Seq File Performance

Post questions here relative to DataStage Enterprise/PX Edition for such areas as Parallel job design, Parallel datasets, BuildOps, Wrappers, etc.

Moderators: chulett, rschirm, roy

Post Reply
samyamkrishna
Premium Member
Premium Member
Posts: 258
Joined: Tue Jul 04, 2006 10:35 pm
Location: Toronto

Seq File Performance

Post by samyamkrishna »

Hi All,

The job reading a fixed width seq file around 150GB.
Its runs for around 2 hours.

I have tried Multiple Nodes / Readers. Dosent seem to help.

Is there anything else i can do to improve the performance?

Regards,
Samyam
Cheers,
Samyam
chulett
Charter Member
Charter Member
Posts: 43085
Joined: Tue Nov 12, 2002 4:34 pm
Location: Denver, CO

Post by chulett »

I would imagine it's as much about what happens after the read as the reading itself. What makes you think the reading of the file is the bottleneck in your job?
-craig

"You can never have too many knives" -- Logan Nine Fingers
samyamkrishna
Premium Member
Premium Member
Posts: 258
Joined: Tue Jul 04, 2006 10:35 pm
Location: Toronto

Post by samyamkrishna »

after the read its just doing a column import and writting into dataset.

in the log as well the seqential file stage takes about 2 hours to complete and read the whole file.

and after another 10 mins the column import finishes and the jobs completes.

I have also tried reading the same file with just a peek sateg after the seq file stage. Take 2 hours.
Cheers,
Samyam
samyamkrishna
Premium Member
Premium Member
Posts: 258
Joined: Tue Jul 04, 2006 10:35 pm
Location: Toronto

Post by samyamkrishna »

Another thing to add.

when i read from multiple nodes or readers.

It starts reading really fast initiallly at 190000 to 200000 rows/sec
but after a while it really slows down to 50000 rows/sec.

This trial job only has a seq file stage------>Peek.
Cheers,
Samyam
qt_ky
Premium Member
Premium Member
Posts: 2895
Joined: Wed Aug 03, 2011 6:16 am
Location: USA

Post by qt_ky »

So, your read throughput is around 21 MB/s? That sounds pretty slow. Do you have a local server admin you can work with on this?
Choose a job you love, and you will never have to work a day in your life. - Confucius
ArndW
Participant
Posts: 16318
Joined: Tue Nov 16, 2004 9:08 am
Location: Germany
Contact:

Post by ArndW »

Make a copy of your job that just reads the file and puts it into a PEEK stage and see what the speed is.

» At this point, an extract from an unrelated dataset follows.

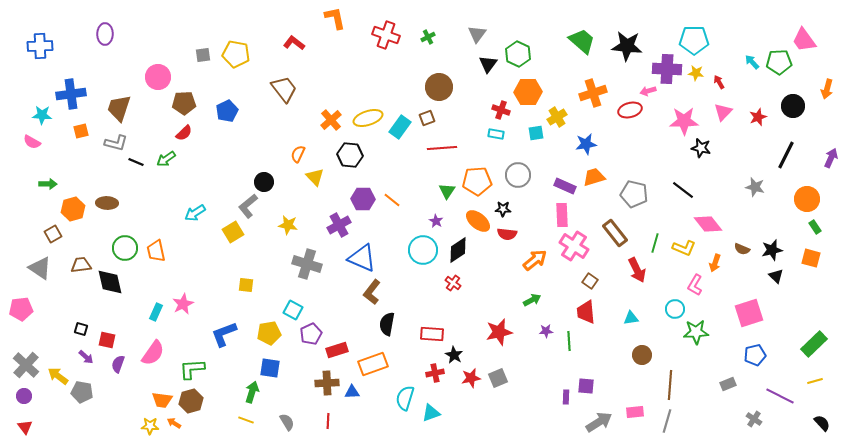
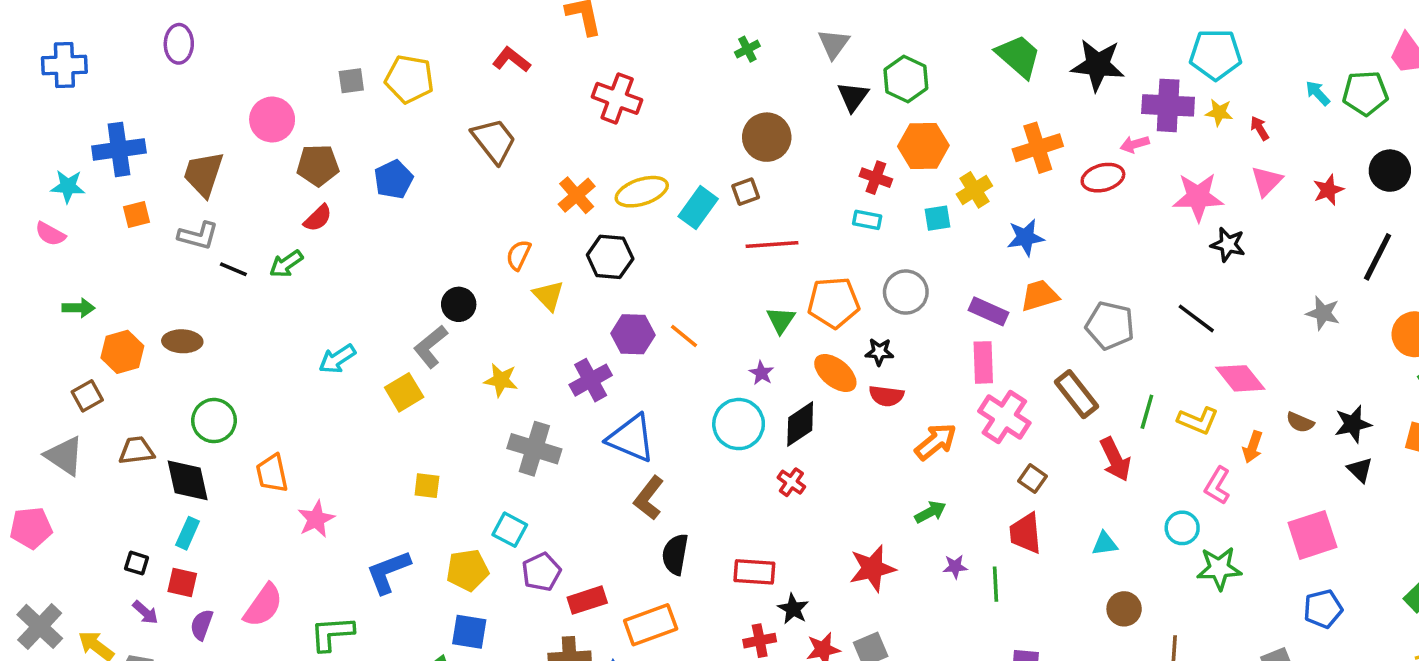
red cross: (386, 35) -> (617, 98), moved
orange trapezoid: (156, 251) -> (272, 473), moved
cyan rectangle: (156, 312) -> (188, 533), moved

That will help you narrow down the potential problem to the sequential read itself if the speed remains slow in this test job.
samyamkrishna
Premium Member
Premium Member
Posts: 258
Joined: Tue Jul 04, 2006 10:35 pm
Location: Toronto

Post by samyamkrishna »

Thanks for you suggestions.

qt_ky,

I have a local server admin. What should i be looking for asking him to do?

and ArndW,

The test job has only the seq file and peek. It starts very fast but it slows down in 5 mins and still takes 2 hours.

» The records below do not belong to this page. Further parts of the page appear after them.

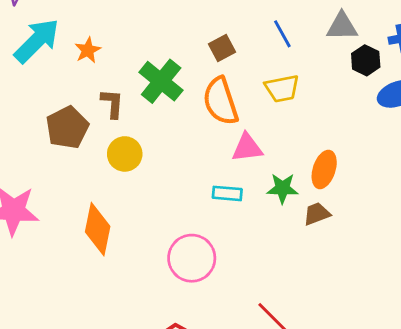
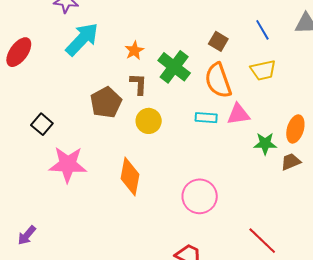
brown square: (222, 48) -> (218, 41), turned -30
orange star: (88, 50) -> (134, 51), moved
cyan rectangle: (227, 193) -> (206, 118), moved

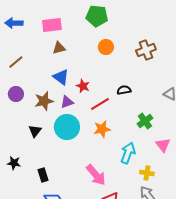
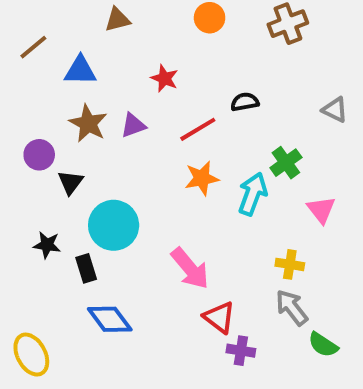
blue triangle: (61, 77) -> (80, 71), moved, turned -36
red star: (83, 86) -> (165, 78), moved
purple circle: (16, 94) -> (39, 155), moved
brown star: (44, 101) -> (88, 123), turned -30
cyan circle: (67, 127) -> (114, 225), moved
cyan arrow: (128, 153) -> (253, 194), moved
black star: (14, 163) -> (47, 245), moved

Is there anything else i can try out?
I am also planning to split the file into smaller chunks of 40GB and read them parallely.
Cheers,
Samyam
ArndW
Participant
Posts: 16318
Joined: Tue Nov 16, 2004 9:08 am
Location: Germany
Contact:

Post by ArndW »

Does a "cat <file> > /dev/null" go any faster?
samyamkrishna
Premium Member
Premium Member
Posts: 258
Joined: Tue Jul 04, 2006 10:35 pm
Location: Toronto

Post by samyamkrishna »

I tried to read 4 files of 40GB instead of one 160GB file.
Same reult.

Cat the 160 GB file same result. may be 10 mins faster.
Not sure what to do.

whats a good read time for 160 GB file?
Last edited by samyamkrishna on Mon Dec 07, 2015 12:16 pm, edited 1 time in total.
Cheers,
Samyam
chulett
Charter Member
Charter Member
Posts: 43085
Joined: Tue Nov 12, 2002 4:34 pm
Location: Denver, CO

Post by chulett »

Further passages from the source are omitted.